Par Corinne Viggiano.
En privilégiant la dimension collective de l’existence dans son aspect utilitaire, formel et technique, au détriment de la dimension universelle qui touche au domaine de l’esprit, de la créativité et de l’intuition, on est en train de détruire l’esprit individuel de l’homme et, avec lui, le sens même de l’existence et la légitimité de toute organisation sociale.
Par un tour de passe-passe insidieux, l’homme se retrouve complètement soumis aux diktats du collectif et perd sa valeur en tant qu’individu, donc sa liberté essentielle. Passant de l’obscurantisme religieux à l’obscurantisme matérialiste (droits, progrès et bonheur), l’homme occidental n’est pas plus libre qu’avant, il a simplement changé de maître, mais cette fois rien ne lui indique plus le chemin de sa libération : le sens qu’il recherche désespérément dans une existence routinière qui sombre dans la violence de l’absurde n’est pas dans une vague morale sociale, ce nouveau credo des bien-pensants qui ne repose sur aucune réelle ouverture d’esprit, mais sur une fâcheuse tendance à rejeter tout ce qui est différent.
Le sens est dans la liberté de l’esprit, dans le for intérieur de chacun, dans l’espace inviolable de la conscience individuelle. Pour illustrer mon propos, voici un passage de John Steinbeck tiré de son livre « A l’est d’Eden » :
«Notre espèce est la seule créatrice et elle ne dispose que d’une seule faculté créatrice : l’esprit individuel de l’homme. Deux hommes n’ont jamais rien créé. Il n’existe pas de collaboration efficace en musique, en poésie, en mathématiques, en philosophie. C’est seulement après qu’ait eu lieu le miracle de la création que le groupe peut l’exploiter. Le groupe n’invente jamais rien. Le bien le plus précieux est le cerveau isolé de l’homme.
Or, aujourd’hui, le concept du groupe entouré de ses gendarmes entame une guerre d’extermination contre ce bien précieux: le cerveau de l’homme. En le méprisant, en l’affamant, en le réprimant, en le canalisant, en l’écrasant sous les coups de marteau de la vie moderne, on traque, on condamne, on émousse, on drogue l’esprit libre et vagabond. Il semble que notre espèce ait choisi le triste chemin du suicide.
Voici ce que je crois : l’esprit libre et curieux de l’homme est ce qui a le plus de prix au monde.
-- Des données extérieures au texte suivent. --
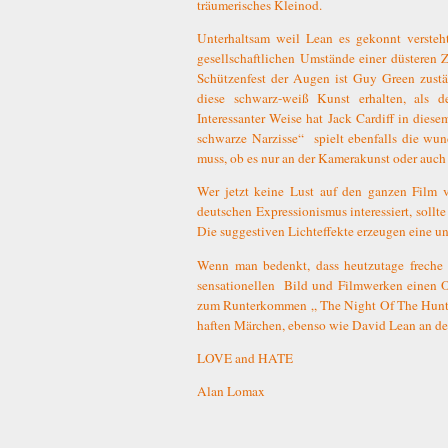
träumerisches Kleinod.
Unterhaltsam weil Lean es gekonnt versteh
gesellschaftlichen Umstände einer düsteren Z
Schützenfest der Augen ist Guy Green zus
diese schwarz-weiß Kunst erhalten, als 
Interessanter Weise hat Jack Cardiff in dies
schwarze Narzisse“
spielt ebenfalls die wu
muss, ob es nur an der Kamerakunst oder auch
Wer jetzt keine Lust auf den ganzen Film ve
deutschen Expressionismus interessiert, sollte
Die suggestiven Lichteffekte erzeugen eine 
Wenn man bedenkt, dass heutzutage freche 
sensationellen
Bild und Filmwerken einen Osc
zum Runterkommen „ The Night Of The Hunter
haften Märchen, ebenso wie David Lean an den
LOVE and HATE
Alan Lomax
Et voici pourquoi je me battrai : la liberté pour l’esprit de prendre quelque direction qui lui plaise. Et voici contre quoi me battrai : toute idée, religion ou gouvernement qui limite ou détruit la notion d’individualité. Tel que je suis, telle est ma position. Je comprends pourquoi un système conçu dans un gabarit et pour le respect du gabarit se doit d’éliminer la liberté d’esprit, car c’est elle seule qui, par l’analyse, peut détruire le système. Oui je comprends cela et je le hais, et je me battrai pour préserver la seule chose qui nous mette au- dessus des bêtes qui ne créent pas. Si la grâce ne peut plus embraser l’homme, nous sommes perdus. »
L’organisation sociale n’est qu’un moule dans lequel la faculté créatrice de l’homme s’exerce. Pour pérenniser le moule, on a besoin de sens pratique, pour le transformer ou le changer, on a besoin de l’esprit créatif. C’est à la force individuelle de renouveler le collectif et non au collectif d’emprisonner les forces vives de l’individu dans un formalisme vidé de sens.